La nouvelle halle d’Ouchy ressemblerait à ça. ©François Chatelain

La nouvelle halle d’Ouchy ressemblerait à ça. ©François Chatelain

Avec le projet de réaménagment de la halle -qui s’auto-alimenterait en énergie grâce à des panneaux solaires- en prévision des Jeux olympiques de la Jeunesse 2020 (lire La Région Nord vaudois d’hier), la lumière pointe cependant au bout du tunnel. «Nos locaux sont vieux de près d’un demi-siècle, on commence à se sentir à l’étroit», lâche encore le Chavornaysan.

Les Vaudois espèrent surtout surfer sur la vague des JO de Pyeongchang. «C’est un constat qu’on effectue tous les quatre ans: les gens et les médias se prennent d’affection pour le curling en période olympique, puis nous oublient progressivement pour les trois années qui suivent. D’ici fin 2018, on devrait compter une vingtaine de membres supplémentaires. Une évolution significative», témoigne Antoine Liaudet.

Le CCLO profite donc de la tendance pour proposer des journées portes ouvertes (les 3 et 4 mars prochain) et diverses initiations: «Habituellement, ces dernières se déroulent sur huit soirs.
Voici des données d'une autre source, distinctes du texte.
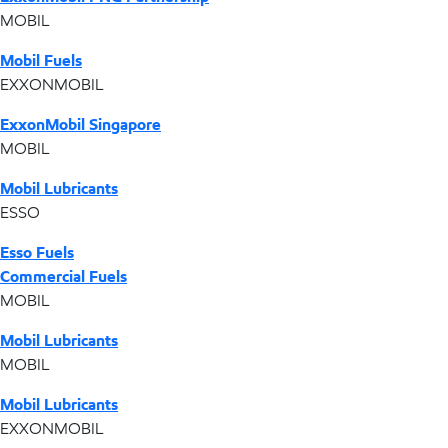
MOBIL
Mobil Fuels
EXXONMOBIL
ExxonMobil Singapore
MOBIL
Mobil Lubricants
ESSO
Esso Fuels
Commercial Fuels
MOBIL
Mobil Lubricants
MOBIL
Mobil Lubricants
EXXONMOBIL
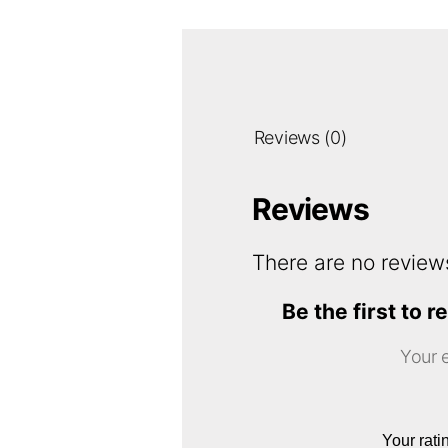
Reviews (0)
Reviews
There are no review
Be the first t
Your e
Your rat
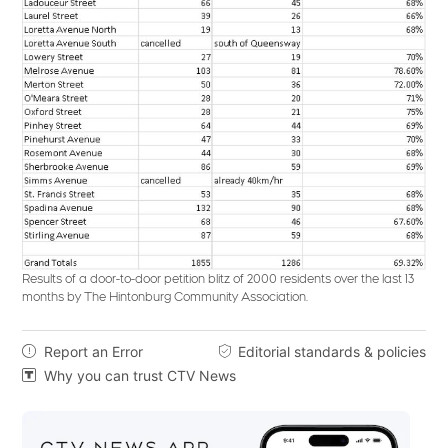
Results of a door-to-door petition blitz of 2000 residents over the last 13
months by The Hintonburg Community Association.
Report an Error
Editorial standards & policies


Why you can trust CTV News

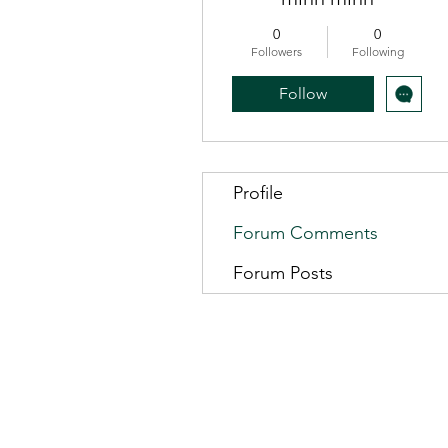
0
0
Followers
Following
Follow
Profile
Forum Comments
Forum Posts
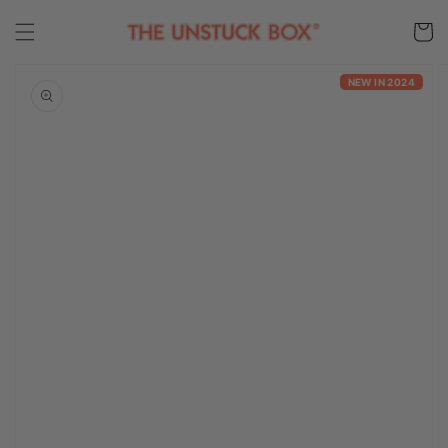
Skip to
content
Cart
Skip to
product
NEW IN 2024
information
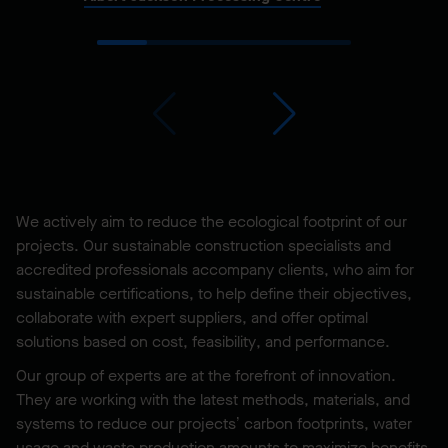
We actively aim to reduce the ecological footprint of our
projects. Our sustainable construction specialists and
accredited professionals accompany clients, who aim for
sustainable certifications, to help define their objectives,
collaborate with expert suppliers, and offer optimal
solutions based on cost, feasibility, and performance.
Our group of experts are at the forefront of innovation.
They are working with the latest methods, materials, and
systems to reduce our projects’ carbon footprints, water
usage and waste production amounts to maximize benefits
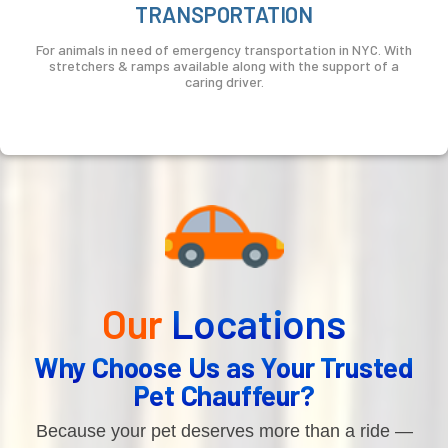
TRANSPORTATION
For animals in need of emergency transportation in NYC. With
stretchers & ramps available along with the support of a
caring driver.
Our
Locations
Why Choose Us as Your Trusted
Pet Chauffeur?
Because your pet deserves more than a ride —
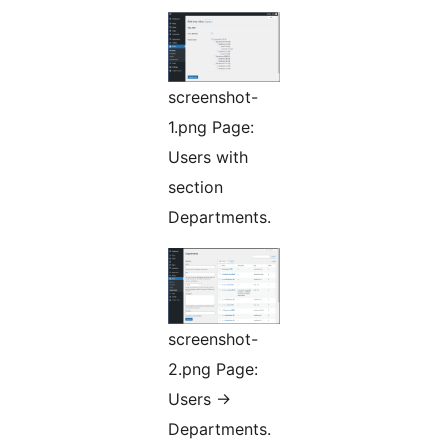
screenshot-
1.png Page:
Users with
section
Departments.
screenshot-
2.png Page:
Users ->
Departments.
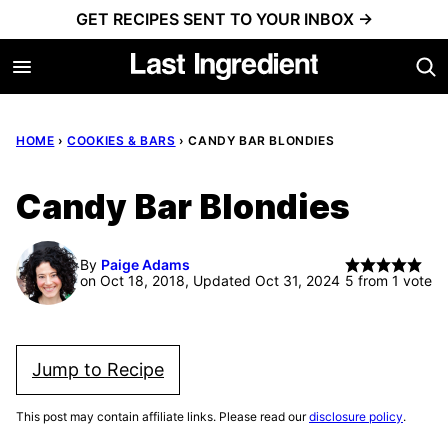
Skip
GET RECIPES SENT TO YOUR INBOX →
to
content
HOME
›
COOKIES & BARS
›
CANDY BAR BLONDIES
Candy Bar Blondies
By
Paige Adams
on Oct 18, 2018, Updated Oct 31, 2024
5
from 1 vote
Jump to Recipe
This post may contain affiliate links. Please read our
disclosure policy
.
Mais, pour l’occasion, on a décidé de les concentrer uniquement sur quatre jours. Après cette petite formation, les nouveaux venus peuvent rejoindre une de nos nombreuses équipes actives.» Et, ainsi, perpétuer le cycle.

 

Le curling mixte, une discipline à elle seule

Deux nouveautés ont récemment fait leur apparition dans les compétitions internationales: l’augmentation de la free guard zone de quatre à cinq pierres (c’est-à-dire le nombre de pierres protégées avant de pouvoir être déplacées), ainsi que l’apparition du curling mixte. Si la première est passée relativement inaperçue, la seconde a fait beaucoup de bruit, notamment grâce à la médaille d’argent obtenue par la paire suisse Jenny Perret et Martin Rios mardi à Pyeongchang. «C’est une discipline à part entière, lance Antoine Liaudet. On ne s’en rend pas compte de l’extérieur, mais cela n’a rien à voir avec le curling classique. C’est une toute autre dimension tactique à appréhender.»
Au rayon des principales différences: le nombre de joueurs (de quatre à deux), le total de coups par manche (huit à six), ainsi que le nombre de manches (dix à huit). «Le format est plus dynamique. Comptez environ 1h40 pour un match, plutôt que 2h30 habituellement.»